Sunday Stabroek has been told that the Secretariat indicated that it would take approximately three weeks to conduct a sample verification process of 15 per cent of new registrants and that a full verification would not be possible within the timeline of a March 2, 2020 elections.

Opposition parliamentarian Anil Nandlall, in a statement to the press on Friday, vehemently objected to this position and stressed that the law mandates that not a single name must eventuate on to the OLE without verification.

“GECOM has an unconditional duty to ensure compliance with this legal requirement. Nothing short will suffice,” Nandlall stressed.

According to the former Attorney General, GECOM was prepared to do a verification by using a 10 per cent random sample but the PPP/C objected on the grounds that even if 80 per cent of the sampling proved accurate, it would allow for 20 per cent of unverified data to eventually reach the OLE.

“That would amount to 4,000 persons in the current circumstances, which is almost a seat at the elections. The PPP insisted on 100% verification which can be completed in a few days. After all, over 370,000 persons were allegedly registered in just over three weeks,” he noted.
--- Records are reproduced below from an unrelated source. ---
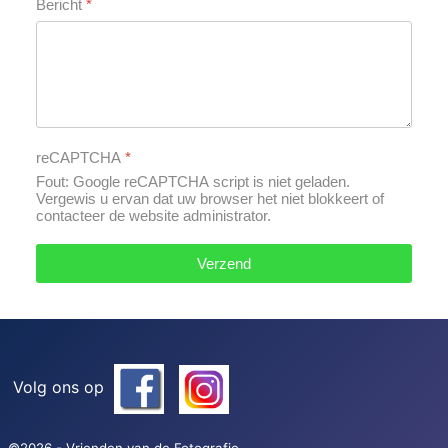
Bericht
*
reCAPTCHA
*
Fout: Google reCAPTCHA script is niet geladen.
Vergewis u ervan dat uw browser het niet blokkeert of
contacteer de website administrator.
Verzend
Volg ons op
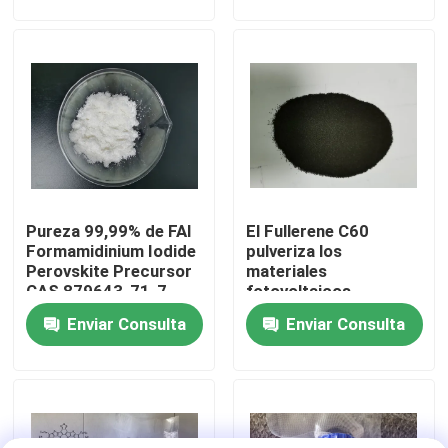
Sobre nosotros
Viaje de la fábrica
Control de calidad
Pureza 99,99% de FAI
El Fullerene C60
Éntrenos en contacto con
Formamidinium Iodide
pulveriza los
Perovskite Precursor
materiales
CAS 879643-71-7
fotovoltaicos
Pida una cita
orgánicos CAS
Enviar Consulta
Enviar Consulta
99685-96-8
Monómero del Polyimide
Material de revestimiento de goma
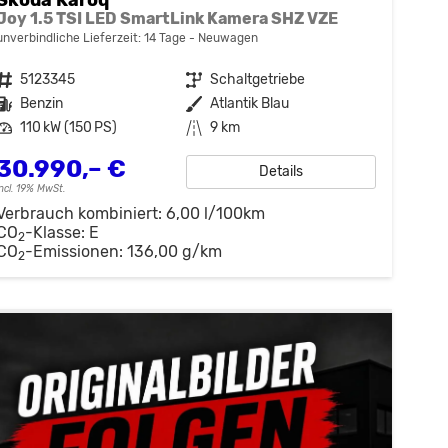
Joy 1.5 TSI LED SmartLink Kamera SHZ VZE
unverbindliche Lieferzeit:
14 Tage
Neuwagen
Fahrzeugnr.
5123345
Getriebe
Schaltgetriebe
Kraftstoff
Benzin
Außenfarbe
Atlantik Blau
Leistung
110 kW (150 PS)
Kilometerstand
9 km
30.990,– €
Details
incl. 19% MwSt.
Verbrauch kombiniert:
6,00 l/100km
CO
-Klasse:
E
2
CO
-Emissionen:
136,00 g/km
2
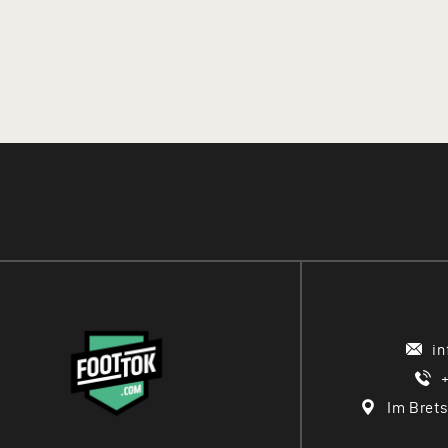
i
Im Brets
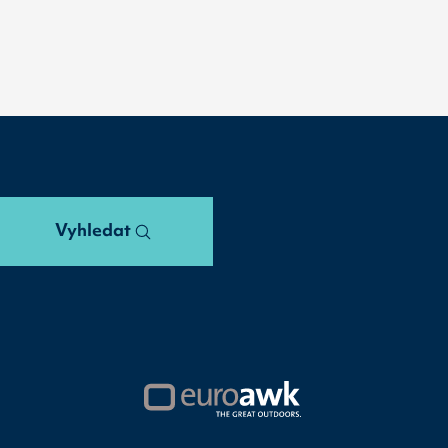
Vyhledat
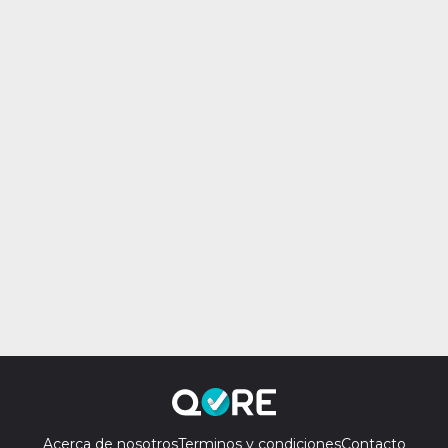
Acerca de nosotros
Terminos y condiciones
Contacto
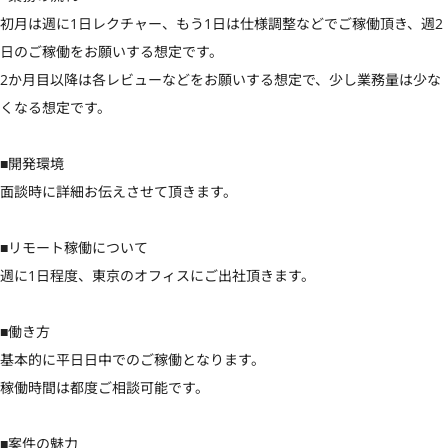
初月は週に1日レクチャー、もう1日は仕様調整などでご稼働頂き、週2
日のご稼働をお願いする想定です。

2か月目以降は各レビューなどをお願いする想定で、少し業務量は少な
くなる想定です。

■開発環境

面談時に詳細お伝えさせて頂きます。

■リモート稼働について

週に1日程度、東京のオフィスにご出社頂きます。

■働き方

基本的に平日日中でのご稼働となります。

稼働時間は都度ご相談可能です。

■案件の魅力
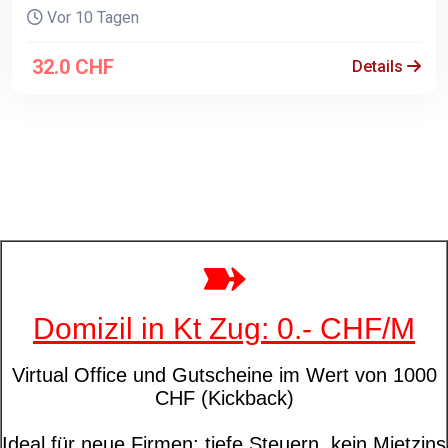
Vor 10 Tagen
32.0 CHF
Details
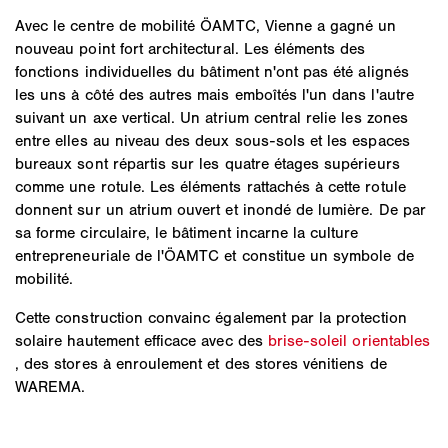
Avec le centre de mobilité ÖAMTC, Vienne a gagné un
nouveau point fort architectural. Les éléments des
fonctions individuelles du bâtiment n'ont pas été alignés
les uns à côté des autres mais emboîtés l'un dans l'autre
suivant un axe vertical. Un atrium central relie les zones
entre elles au niveau des deux sous-sols et les espaces
bureaux sont répartis sur les quatre étages supérieurs
comme une rotule. Les éléments rattachés à cette rotule
donnent sur un atrium ouvert et inondé de lumière. De par
sa forme circulaire, le bâtiment incarne la culture
entrepreneuriale de l'ÖAMTC et constitue un symbole de
mobilité.
Cette construction convainc également par la protection
solaire hautement efficace avec des
brise-soleil orientables
, des stores à enroulement et des stores vénitiens de
WAREMA.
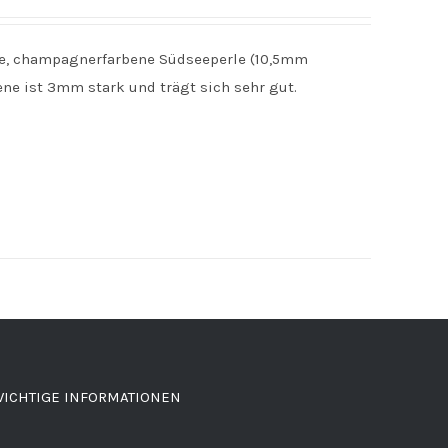
hte, champagnerfarbene Südseeperle (10,5mm
e ist 3mm stark und trägt sich sehr gut.
ICHTIGE INFORMATIONEN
Nandlall reminded that the PPP/C had rejected the use of any data generated because of the manner in which it was compiled, that it was never subjected to any form of public scrutiny, including the Claims and Objections exercise, and that it was riddled with factual inaccuracies, such as, that persons could not have been found at addresses stated and persons at those addresses are unaware of the identities of some of these persons, misspelling of names and erroneous biographic data. He claimed that government-nominated commissioners may not want a 100 per cent verification exercise because if this data is padded and fraudulent then the verification exercise will unmask it.

Another concern raised is that this process and any treatment of the HtH data falls outside of the provisions of Guyana’s elections law.
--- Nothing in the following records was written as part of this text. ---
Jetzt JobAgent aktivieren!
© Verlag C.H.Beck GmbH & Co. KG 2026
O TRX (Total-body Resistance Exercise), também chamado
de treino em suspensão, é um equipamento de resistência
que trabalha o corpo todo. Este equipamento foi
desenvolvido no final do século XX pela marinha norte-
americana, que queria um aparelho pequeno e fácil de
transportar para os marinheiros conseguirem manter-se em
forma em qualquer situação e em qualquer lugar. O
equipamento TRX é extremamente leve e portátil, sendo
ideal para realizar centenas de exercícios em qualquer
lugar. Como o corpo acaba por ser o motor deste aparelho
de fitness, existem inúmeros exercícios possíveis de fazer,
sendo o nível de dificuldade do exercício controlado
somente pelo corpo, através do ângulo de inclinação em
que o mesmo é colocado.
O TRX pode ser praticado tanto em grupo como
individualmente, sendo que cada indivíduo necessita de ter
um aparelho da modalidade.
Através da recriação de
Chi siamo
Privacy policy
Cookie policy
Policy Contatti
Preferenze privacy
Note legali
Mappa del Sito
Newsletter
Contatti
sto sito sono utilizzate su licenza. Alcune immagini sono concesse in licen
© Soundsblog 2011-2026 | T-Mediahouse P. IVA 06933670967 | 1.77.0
“What happens if a party scrutineer finds someone on the list who is ineligible to be registered? This is not the claims and objections exercise, there is no legal provision for what’s next in such a scenario,” a source indicated. 

The HtH exercise was truncated in August after the High Court ruled that it could not be used to remove names from the NRR.

The treatment of the data collected during the nearly month and a half process has engaged the commission for months. A decision had previously been taken to publish for public scrutiny the entire list but no directive legal or otherwise accompanied this publication so the public remained unaware of how to treat with the information.

Concurrently, the names had been sent to a foreign contractor for fingerprint cross-matching with the current NRR as a step to possibly consolidating the data into one list.

Jagdeo has shared that the HtH exercise appears to have registered just under 20,000 additional persons who are eligible to vote. He explained that of the 370,000 persons registered during HtH, 305,000 were identified as entries on the National Register of Registrants Database (NRRD) via the recently completed fingerprint cross-matching exercise.

The remaining 65,000 were believed to be new registrants of whom 37,300 were over the age of 18 but an exercise by the GECOM Secretariat using the first, middle and last names of these individuals found that 17,000 were actually on the Preliminary List of Electors (PLE).

“Of the 20,000 some have re-registered during the claims and objections process so now GECOM is manually comparing the PLE and HtH lists,” Jagdeo noted at a press conference two weeks ago.